SAÜ İlahiyat Fakültesi Konferans Salonunda 10-11 Ekim tarihlerinde pandemi tedbirlerine uygun olarak gerçekleşen sempozyumda ‘Medeniyet Coğrafyamızda Sahabe Etkileri’ konusu ele alındı. Sakarya Üniversitesi altyapısı kullanılarak 8 farklı ülkeden 17 ayrı noktaya canlı bağlantı ile gerçekleştirilmesi yönüyle de büyük bir başarıya imza atan sempozyum İlahiyat Fakültesi YouTube kanalı ve sosyal medya hesaplarından canlı olarak yayınlandı. Sempozyumun açılış konuşmalarını Sakarya Üniversitesi Rektörü Prof. Dr. Fatih Savaşan, İlahiyat Fakültesi Dekanı Prof. Dr. Ahmet Bostancı, İSAV Mütevelli Heyeti Üyesi Prof. Dr. Bedrettin Çetiner, Sakarya İl Müftü Yardımcısı Paşa Bektaş ve Sempozyum Düzenleme Kurulu Başkanı Prof. Dr. Abdullah Aydınlı yaptı. Sempozyuma İSAV Mütevelli Heyeti Üyesi Ahmet Yıldız ve İlahiyat Fakültesinden akademisyenler de katıldı.



Sahabeyi anlamak aslında yaşayan İslam’ı anlamaktır


SAÜ Rektörü Prof. Dr. Savaşan konuşmasında sempozyumun süreklilik kazanmasının önemine değinerek, “Bilim adamlarının sunacağı bildirilerin alana katkısı paha biçilmez. Sahabenin vahiyle muhatap olma bakımından öncelikli olmaları, vahyin doğrudan tebliğ edicisiyle birlikte yaşamaları önemli. Sahabe nesli, bir taraftan vahyi hayatlarına adapte ederken diğer taraftan yaptıkları bazı iş ve eylemlerle vahyin inmesine, yeni ayetlerin gelmesine ve Peygamber efendimizin bu vesileyle bir takım açılımlar yapmasına yol açmış. Dolayısıyla sahabeyi anlamak, aslında yaşayan İslam’ı anlamak demektir. İslam’ı daha iyi temsil etmesini beklediğimiz bazı kişiler, yakışıksız bir dil kullanarak maalesef İslam’ı geniş kitlelere kötü temsil etmiş oluyorlar. Usul dediğimizde akla ilk gelenlerden bir tanesi; muhatabına nasıl hitap edeceğini az çok bilip tartmak, hangi konuları hangi sertlikte, yumuşaklıkta tartışmayı bilmek olsa gerek. Bu nedenle bu tür toplantıların önemi çok daha büyük. Kültürel öğelerimize sinmiş, düşünce sistematiğimize sirayet etmiş Anadolu irfanının asıl kurucusu, sempozyumun da konusu olan ‘yaşayan İslam’dır diye düşünüyorum” dedi.

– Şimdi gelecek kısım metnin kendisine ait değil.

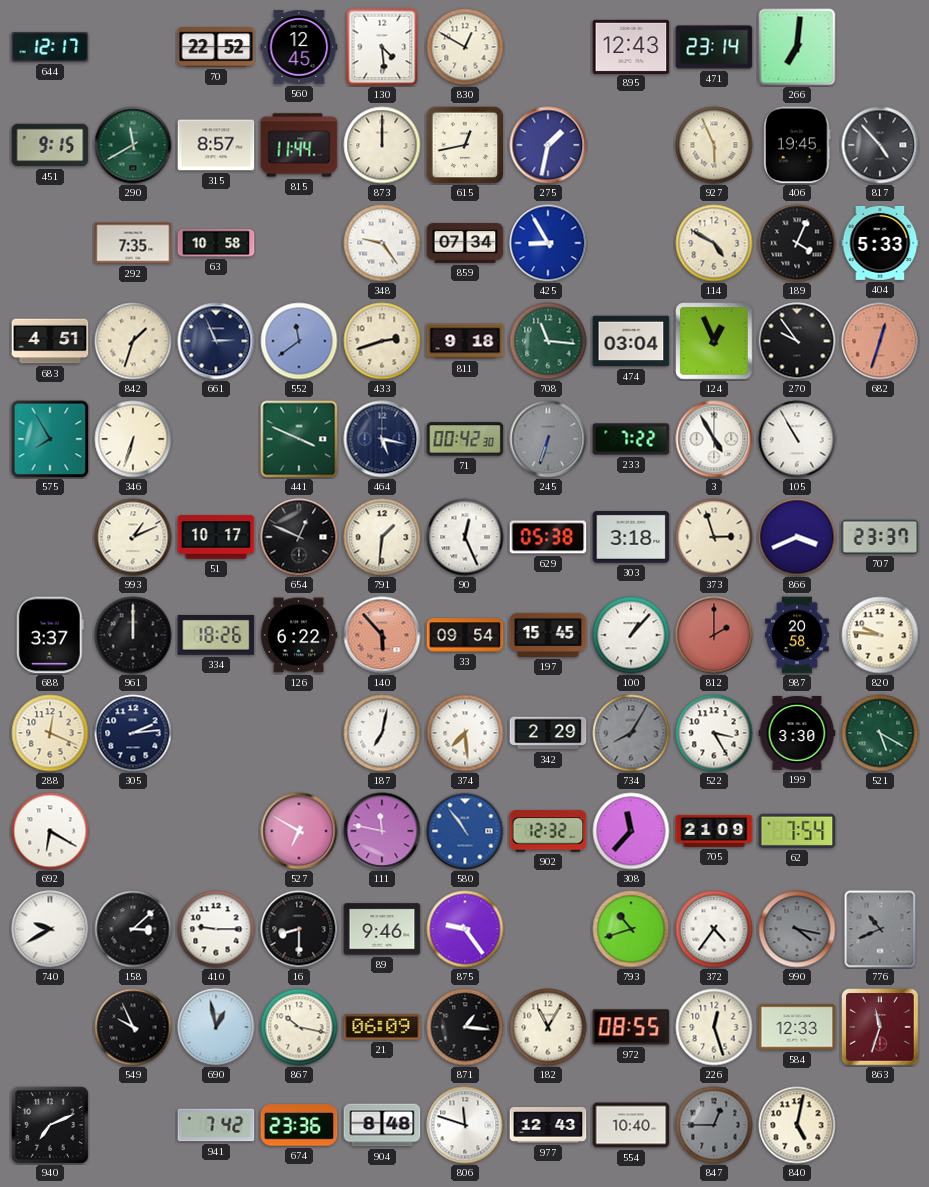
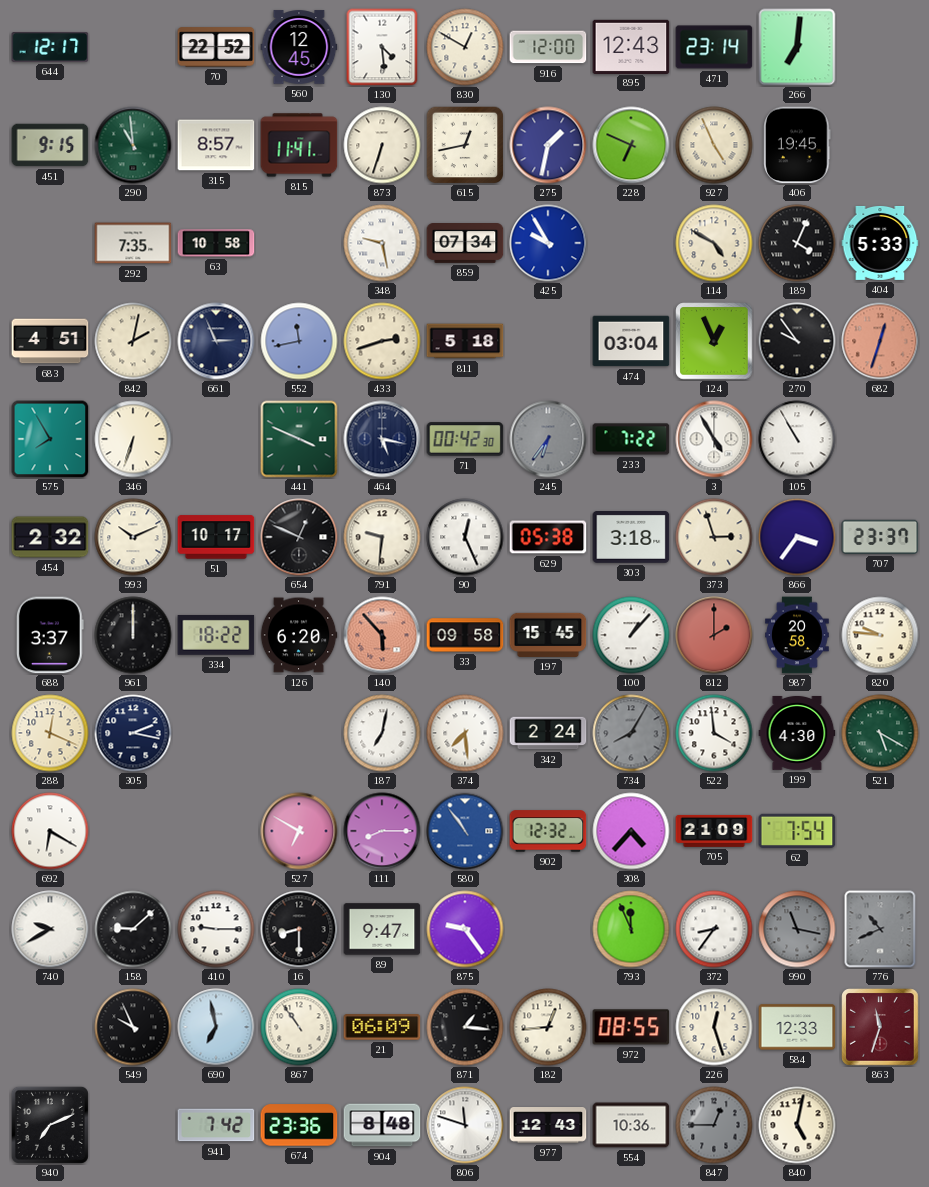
916: none -> 12:00
290: 11:40 -> 10:59
815: 11:44 -> 11:41
873: 12:00 -> 6:33
228: none -> 6:49
927: 5:56 -> 4:56
817: 4:53 -> none
348: 9:24 -> 9:28
425: 8:55 -> 9:55
842: 1:33 -> 2:02
552: 11:39 -> 11:43
811: 9:18 -> 5:18
708: 11:16 -> none
245: 6:33 -> 6:36
454: none -> 2:32
993: 1:11 -> 10:11
791: 1:31 -> 9:31
866: 3:41 -> 3:36
334: 18:26 -> 18:22
126: 6:22 -> 6:20
33: 09:54 -> 09:58
305: 2:14 -> 2:17
342: 2:29 -> 2:24
522: 3:25 -> 3:59
199: 3:30 -> 4:30
111: 11:47 -> 8:15
308: 11:37 -> 4:37
158: 3:08 -> 9:08
89: 9:46 -> 9:47
793: 10:42 -> 11:56
372: 4:36 -> 8:36
990: 4:17 -> 11:17
690: 12:58 -> 6:58
867: 10:17 -> 10:54
182: 11:05 -> 12:44
554: 10:40 -> 10:36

Sahabenin etkilerini her yerde görüyoruz


Dekan Prof. Dr. Ahmet Bostancı, sahabe neslinin her yönüyle tanınması ve anlaşılmasının İslam dininin doğru bir şekilde anlaşılması ve hayata aktarılması için önemli unsurlardan birisi olduğuna işaret etti. Bostancı, “Nesillerin en hayırlısı olan sahabe nesli, İslam dininin Hz. Peygamber tarafından yaşayışına bizzat şahit olmuştur ve Allah Resulü’nün öğrencileri konumundadır. Bu müstesna öğrenciler ondan öğrendiklerini sonraki Müslüman nesillere aktarma konusunda önemli bir rol üstlenmişlerdir. Bu misyonu gerçekleştirebilmek için de Allah Resulü’nün hayatında ve vefatından sonra farklı coğrafyalara dağılmışlardır. Sanat, edebiyat, mimari, çevre bilinci, eğitim, adabı muaşeret gibi pek çok alanda bu neslin etkisini görmek mümkündür. Dolayısıyla sahabeler gittikleri yerlerde yeni nesillere sadece dini bilgi aktarmakla kalmamış, kültür ve medeniyet üstünde pek çok farklı yönde etkileşim oluşmasına sebep olmuşlardır. Bu dördüncü toplantıda sahabe neslinin farklı coğrafyalarda karşılaştıkları toplumlar üzerinde oluşturdukları tesirlerin izleri sürülecektir. Katkı sağlayan herkese teşekkür ediyorum” diye konuştu.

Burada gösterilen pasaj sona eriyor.